Commonwealth v. Carter

HUDOCK, Judge,

dissenting:

I agree with the majority that this Court’s en banc decision in Bujanowski 418 Pa.Super. 163, 613 A.2d 1227 (1992), alloc. den., 533 Pa. 642, 622 A.2d 1374 (1993), controls the present case. The trial court erred by allowing the Commonwealth to introduce Bain’s prior inconsistent statement as substantive evidence of Appellant’s guilt. I do not agree, however, that this error was harmless.

In Commonwealth v. Story, 476 Pa. 391, 383 A.2d 155 (1978), our Supreme Court announced that an error can be harmless only if the appellate court is convinced beyond a reasonable doubt that the error is harmless. Id. at 405, 383 A.2d at 162. Furthermore, if there is a reasonable probability that an error “might have contributed to the conviction,” the error is not harmless. Id. at 409, 383 A.2d at 164 (citation omitted).

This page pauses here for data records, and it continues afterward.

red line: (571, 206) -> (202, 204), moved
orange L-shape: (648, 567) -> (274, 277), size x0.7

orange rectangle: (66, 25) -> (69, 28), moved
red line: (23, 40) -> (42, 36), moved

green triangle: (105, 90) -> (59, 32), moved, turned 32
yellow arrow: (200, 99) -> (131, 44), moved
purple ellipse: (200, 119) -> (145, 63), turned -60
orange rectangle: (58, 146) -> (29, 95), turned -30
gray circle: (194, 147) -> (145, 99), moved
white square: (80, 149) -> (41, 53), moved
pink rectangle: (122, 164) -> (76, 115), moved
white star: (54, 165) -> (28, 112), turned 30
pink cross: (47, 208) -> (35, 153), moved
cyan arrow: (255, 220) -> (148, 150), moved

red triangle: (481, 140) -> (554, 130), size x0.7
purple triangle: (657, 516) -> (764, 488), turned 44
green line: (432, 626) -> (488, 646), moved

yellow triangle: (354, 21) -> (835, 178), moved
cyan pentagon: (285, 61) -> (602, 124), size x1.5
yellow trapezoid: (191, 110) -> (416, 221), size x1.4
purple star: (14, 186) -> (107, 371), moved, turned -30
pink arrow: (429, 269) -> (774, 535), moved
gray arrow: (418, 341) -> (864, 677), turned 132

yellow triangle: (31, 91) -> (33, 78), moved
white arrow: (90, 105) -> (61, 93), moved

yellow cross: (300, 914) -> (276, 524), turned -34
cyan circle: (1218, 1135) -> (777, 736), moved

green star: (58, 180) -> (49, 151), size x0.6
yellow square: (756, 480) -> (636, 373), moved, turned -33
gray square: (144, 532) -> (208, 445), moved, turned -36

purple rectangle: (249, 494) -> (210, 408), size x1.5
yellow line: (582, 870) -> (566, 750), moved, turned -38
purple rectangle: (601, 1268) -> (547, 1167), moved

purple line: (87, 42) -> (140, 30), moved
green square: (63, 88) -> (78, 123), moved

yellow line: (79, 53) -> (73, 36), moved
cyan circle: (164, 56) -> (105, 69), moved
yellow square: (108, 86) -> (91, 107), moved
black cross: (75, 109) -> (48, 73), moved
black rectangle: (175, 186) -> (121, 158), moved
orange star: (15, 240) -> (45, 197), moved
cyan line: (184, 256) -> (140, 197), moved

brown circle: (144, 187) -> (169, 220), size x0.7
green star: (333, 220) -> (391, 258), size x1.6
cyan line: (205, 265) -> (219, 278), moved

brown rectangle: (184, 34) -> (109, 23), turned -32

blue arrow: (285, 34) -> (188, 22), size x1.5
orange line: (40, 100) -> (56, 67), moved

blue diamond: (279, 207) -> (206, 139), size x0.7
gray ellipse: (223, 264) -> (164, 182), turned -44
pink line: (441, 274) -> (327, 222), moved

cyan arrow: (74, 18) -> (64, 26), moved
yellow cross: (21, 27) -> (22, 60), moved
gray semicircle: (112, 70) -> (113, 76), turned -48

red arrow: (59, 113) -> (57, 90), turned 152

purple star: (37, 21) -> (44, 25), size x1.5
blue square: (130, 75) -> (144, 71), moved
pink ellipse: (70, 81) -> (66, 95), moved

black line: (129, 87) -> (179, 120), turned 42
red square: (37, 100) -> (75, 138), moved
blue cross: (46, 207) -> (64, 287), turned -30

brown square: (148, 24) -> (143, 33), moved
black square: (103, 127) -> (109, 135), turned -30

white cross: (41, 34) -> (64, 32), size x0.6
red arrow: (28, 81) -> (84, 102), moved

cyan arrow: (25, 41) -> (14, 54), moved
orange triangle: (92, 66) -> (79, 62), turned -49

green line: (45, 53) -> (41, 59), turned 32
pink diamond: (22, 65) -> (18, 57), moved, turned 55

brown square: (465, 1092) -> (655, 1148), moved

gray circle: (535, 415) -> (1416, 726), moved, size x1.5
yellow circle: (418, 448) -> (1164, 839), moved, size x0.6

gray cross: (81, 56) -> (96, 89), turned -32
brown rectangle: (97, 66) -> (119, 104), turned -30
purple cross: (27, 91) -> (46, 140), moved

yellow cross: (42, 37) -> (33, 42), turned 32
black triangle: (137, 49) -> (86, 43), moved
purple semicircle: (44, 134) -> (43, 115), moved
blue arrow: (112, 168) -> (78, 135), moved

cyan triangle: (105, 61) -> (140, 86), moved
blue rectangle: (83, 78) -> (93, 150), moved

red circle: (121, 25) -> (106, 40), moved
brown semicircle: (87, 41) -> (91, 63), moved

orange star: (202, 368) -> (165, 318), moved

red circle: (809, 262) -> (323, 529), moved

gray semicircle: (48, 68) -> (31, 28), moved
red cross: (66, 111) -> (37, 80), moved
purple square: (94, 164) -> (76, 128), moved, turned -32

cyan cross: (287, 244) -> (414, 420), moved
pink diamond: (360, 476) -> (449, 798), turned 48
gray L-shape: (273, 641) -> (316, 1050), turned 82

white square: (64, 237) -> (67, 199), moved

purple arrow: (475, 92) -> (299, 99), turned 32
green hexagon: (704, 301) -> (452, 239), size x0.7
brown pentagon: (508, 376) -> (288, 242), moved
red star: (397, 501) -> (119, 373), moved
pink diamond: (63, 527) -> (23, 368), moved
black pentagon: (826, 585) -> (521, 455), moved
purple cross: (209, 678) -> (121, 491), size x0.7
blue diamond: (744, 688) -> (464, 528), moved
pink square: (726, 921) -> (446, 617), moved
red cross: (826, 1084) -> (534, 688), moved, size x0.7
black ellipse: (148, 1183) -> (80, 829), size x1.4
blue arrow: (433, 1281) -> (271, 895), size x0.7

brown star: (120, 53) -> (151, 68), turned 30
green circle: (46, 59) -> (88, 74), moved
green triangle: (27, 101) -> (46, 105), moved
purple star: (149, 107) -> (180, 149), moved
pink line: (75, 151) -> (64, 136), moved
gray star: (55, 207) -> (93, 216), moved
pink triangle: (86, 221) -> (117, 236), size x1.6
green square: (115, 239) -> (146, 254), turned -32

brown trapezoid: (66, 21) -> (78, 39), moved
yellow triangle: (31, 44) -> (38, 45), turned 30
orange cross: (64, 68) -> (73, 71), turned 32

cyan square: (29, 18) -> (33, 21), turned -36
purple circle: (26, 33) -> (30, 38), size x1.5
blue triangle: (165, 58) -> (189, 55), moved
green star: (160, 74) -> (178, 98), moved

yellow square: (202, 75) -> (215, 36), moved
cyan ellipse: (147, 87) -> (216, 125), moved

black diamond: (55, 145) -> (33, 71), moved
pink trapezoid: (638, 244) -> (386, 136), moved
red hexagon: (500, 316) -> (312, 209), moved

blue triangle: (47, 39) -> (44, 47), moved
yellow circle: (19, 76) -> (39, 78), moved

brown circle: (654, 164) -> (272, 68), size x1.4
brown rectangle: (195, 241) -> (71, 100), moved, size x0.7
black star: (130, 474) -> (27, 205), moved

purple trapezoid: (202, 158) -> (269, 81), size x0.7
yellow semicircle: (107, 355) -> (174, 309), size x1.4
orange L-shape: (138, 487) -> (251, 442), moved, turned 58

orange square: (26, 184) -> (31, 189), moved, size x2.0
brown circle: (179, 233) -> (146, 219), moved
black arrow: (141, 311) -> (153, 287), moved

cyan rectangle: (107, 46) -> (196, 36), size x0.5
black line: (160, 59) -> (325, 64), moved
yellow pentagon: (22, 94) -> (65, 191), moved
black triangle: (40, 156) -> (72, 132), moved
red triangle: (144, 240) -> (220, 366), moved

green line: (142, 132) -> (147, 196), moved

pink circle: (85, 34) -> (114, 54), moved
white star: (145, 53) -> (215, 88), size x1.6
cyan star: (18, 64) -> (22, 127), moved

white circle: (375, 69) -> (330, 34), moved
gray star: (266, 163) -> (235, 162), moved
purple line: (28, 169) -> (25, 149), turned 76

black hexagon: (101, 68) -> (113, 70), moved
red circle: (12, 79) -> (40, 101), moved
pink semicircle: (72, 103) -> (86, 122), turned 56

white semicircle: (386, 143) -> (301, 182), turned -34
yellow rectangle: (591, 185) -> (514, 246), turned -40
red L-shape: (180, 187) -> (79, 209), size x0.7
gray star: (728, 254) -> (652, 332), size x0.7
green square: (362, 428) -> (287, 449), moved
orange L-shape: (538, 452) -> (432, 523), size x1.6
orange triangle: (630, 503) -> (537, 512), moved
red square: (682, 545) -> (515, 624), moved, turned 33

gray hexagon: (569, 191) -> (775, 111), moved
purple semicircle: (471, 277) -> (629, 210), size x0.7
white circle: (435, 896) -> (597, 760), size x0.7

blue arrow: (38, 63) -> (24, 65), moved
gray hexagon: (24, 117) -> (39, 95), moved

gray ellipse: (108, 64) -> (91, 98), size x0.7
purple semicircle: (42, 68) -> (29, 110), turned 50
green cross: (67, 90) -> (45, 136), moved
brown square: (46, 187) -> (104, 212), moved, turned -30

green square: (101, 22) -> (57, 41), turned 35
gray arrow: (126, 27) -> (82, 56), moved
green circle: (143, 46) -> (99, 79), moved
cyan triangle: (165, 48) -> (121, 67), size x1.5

In this case, I am not convinced beyond a reasonable doubt that the admission of Bain’s prior inconsistent statement as substantive evidence did not influence the jury’s guilty verdict. Contrary to the majority’s conclusion, the Commonwealth did not present overwhelming evidence linking Appellant to the murder of Chinn. The cruxes of the Commonwealth’s case implicating Appellant were the prior inconsistent statements of Witherspoon and Bain, which were both recanted at the preliminary hearing. The “additional” evidence presented by the Commonwealth which the majority cites as corroborative of Witherspoon’s prior inconsistent statement included the following evidence: (1) the pellets which were recovered from *244the victim’s body matched the twelve-gauge shotgun, (2) the victim died as a result of a wound from a gun fired at close range, (3) Officer John Ross found the victim lying next to a bench, and (4) Witherspoon could have observed the playground where the shooting occurred. Although this evidence is corroborative of portions of Witherspoon’s prior inconsistent statement to police, it does not identify Appellant as the man who fired the gun. The “additional” evidence introduced by the Commonwealth does not single out Appellant as the murderer. The majority overlooks the fact that “Hawk” and Jones came with Appellant to Witherspoon’s house on the night of the murder to retrieve the gun. According to the Commonwealth’s additional evidence, any one of the three men who arrived at Witherspoon’s house could have been the perpetrator. The Commonwealth did not present any additional evidence besides Witherspoon’s prior inconsistent statement and Bain’s improperly admitted statement which identified Appellant as the man who aimed and pulled the trigger. For this reason I cannot conclude that Bain’s improperly admitted statement did not contribute to Appellant’s guilty verdict.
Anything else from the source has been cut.